Tasarının önceki adı “Halk Seferberliği Mücahitleri Hizmet ve Emeklilik Yasası” iken, tasarının adı “Halk Seferberliği Otoritesi Yasası” olarak değiştirildi.

ABD Dışişleri Bakanlığı sözcüsü Tammy Bruce 24 Mart'ta düzenlediği basın toplantısında Haşdi Şabi’nin İran'a değil Irak hükümetine başkomutana hesap vermesi gerektiğini ifade etti. Bruce, Irak’ın ülke sınırları içindeki tüm güvenlik kurumları üzerinde kontrol sahibi olması gerektiğini belirtti.

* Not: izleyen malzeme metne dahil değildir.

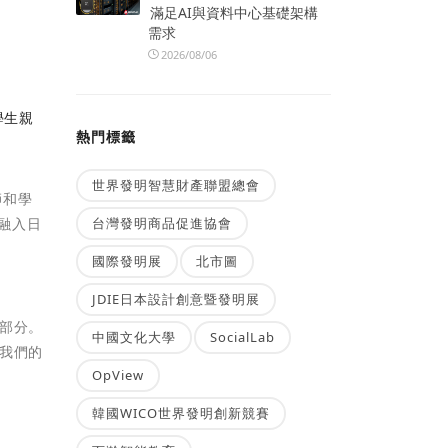
滿足AI與資料中心基礎架構
需求
2026/08/06
學生親
熱門標籤
世界發明智慧財產聯盟總會
師和學
台灣發明商品促進協會
融入日
國際發明展
北市圖
JDIE日本設計創意暨發明展
部分。
中國文化大學
SocialLab
我們的
OpView
韓國WICO世界發明創新競賽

Haşdi Şabi'nin tanımlanması

Yeni yasa Haşdi Şabi'nin silahlı kuvvetlerin bir parçası, başkomutana bağlı olarak tanımlıyor ve üyelerinin herhangi bir partiye üye olmasını ya da siyasi faaliyette bulunmasını yasaklıyor.

Yeni taslak, 2016 yılında kabul edilen eski Haşdi Şabi yasasını yürürlükten kaldıracak ve değiştirilen yasa uyarınca kurulan yeni Haşdi Şabi konumunu yasalaştıracaktır.

Yeni yasa, Haşdi Şabi'nin görevini Irak'taki demokratik sistemin korunmasına katkıda bulunmak, ülkeyi savunmak, birliğini ve toprak bütünlüğünü korumak, terörizmin her türlüsüyle mücadele etmek ve ulusal güvenliğin sağlanmasına ve korunmasına katkıda bulunmak olarak tanımlıyor.

Yeni yasa Temsilciler Meclisi tarafından onaylanırsa, Haşdi Şabi silahlanma, teçhizat, eğitim ve geliştirme açısından entegre bir askeri aygıt inşa etmek, organize etmek, mücahitleri silahlandırmak, donatmak, onlara en son teknolojik ekipmanı sağlamak, komisyondaki çalışma yöntemlerini geliştirmek için modern teknolojileri ve bilgi sistemlerini tanıtmakla yükümlü olacak.

reg
Musul'daki Haşdi Şabi (Halk Seferberlik Güçleri) üyeleri (Reuters)

Komisyon, yetkililere tehditler konusunda tavsiyelerde bulunması beklenen İstihbarat Servisi'nin bir işlevi olan ulusal güvenlik ve Irak topraklarının bütünlüğü ile ilgili konularda hükümete bilgi ve tavsiye sağlayacaktır.

Haşdi Şabi yapısı

Yeni yasa taslağı, Başbakanlık Afet ve Acil Durum Yönetimi Başkanlığı için şu anda mevcut olandan çok farklı olmayan, bir başkan ve bir genelkurmay başkanı tarafından yönetilen ve bunların altında uzmanlaşmış dairelerin bulunduğu bir idari yapı içeriyor.

Taslakta “Komisyonun başkanı en üst amirdir ve çalışma ve görevlerinin uygulanmasından sorumludur, faaliyetleri ve etkinliği üzerinde kontrol ve denetim uygular, bakan rütbesine sahiptir ve kanuna uygun olarak atanır” ifadesi yer almaktadır.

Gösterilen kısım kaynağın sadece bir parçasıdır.